Maybe he has arthritis? Although this is a very sudden change for him. He was up on the couch yesterday and had no problem getting up the garage steps then too. He hasn't had any slips or falls or anything like that either....


----------



## Dally Banjo (Oct 22, 2009)

Poor pup  Its probaby arthritis but always best to get the vet to check, there are pain releif drugs he can have & suppliments that help a lot to  good luck let us know how you get on with the vet x


----------



## Sled dog hotel (Aug 11, 2010)

IlovemyBichon said:


> We just noticed today that our older dog Sooty can't jump up onto the couch anymore (he was up on the couch yesterday). He usually sleeps up there during the day and at night but last night he slept on a dog bed on the floor. He can't get up on his hind legs at all, when DH comes in to the room Sooty will get up on his hinds legs for a cuddle and wags his tail. He's keeping his tail between his legs all the time. We also have two steps down from our kitchen into the garage and if Sooty goes down those steps he can't get back up again.
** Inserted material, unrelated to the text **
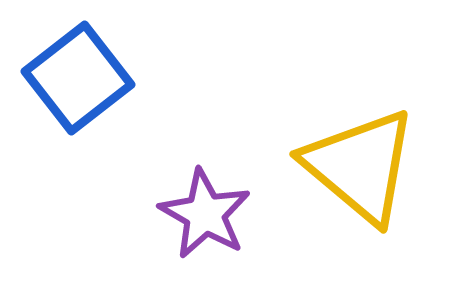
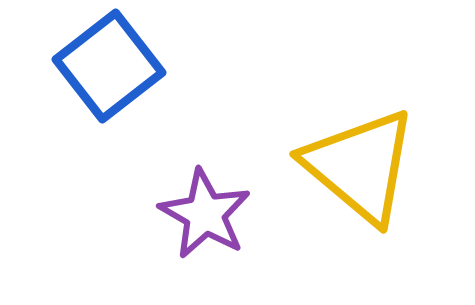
blue square: moved 31 px right, 12 px up
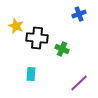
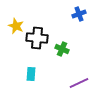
purple line: rotated 18 degrees clockwise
He just stands there with his front legs on the first step
> 
> I even thought he wasn't going to come for his walk this afternoon. I usually take both dogs with me when I meet my DD from school, but today Sooty just laid on his bed looking at me and it was only at the last minute he got up slowly and came over to get his lead on.
> 
> ...


Best thing is to get him to the vets asap. There is so many anti inflammatorys and pain relief on the market now, you may find that it will make a big difference.

When one of my old dogs, had back trouble suddenly she couldnt get up and was in pain, but with anti inflammatories she had many more pain free years,
so all is not lost, she was on Rimadyl quite a few years ago, but there are those and may others on the market now, so dont loose heart just yet.Hers was sudden, I had gone shopping left her totally normal, and when I came back she suddenly started crying and couldnt get up.

Hope he is Ok and they can find something to help him.


----------



## IlovemyBichon (Dec 7, 2010)

Thanks for the thoughts. We'll be taking him to the vets tomorrow morning. I'll let you know what he says.


----------



## Mum2Heidi (Feb 17, 2010)

Definately vets to find out what it is - everything crossed it will be something fairly easily remedied.

Just to add, if it is arthritis or similar needing ongoing painrelief and support, Pooch and Mutt do a supplement called Mobile Bones. I know a few people on here use it and highly recommend it but I've just started using it for my cat (after asking first if it would be suitable), she was going thro similar to your dog and in less than a week I have seen an amazing difference and she doesnt need any drugs alongside.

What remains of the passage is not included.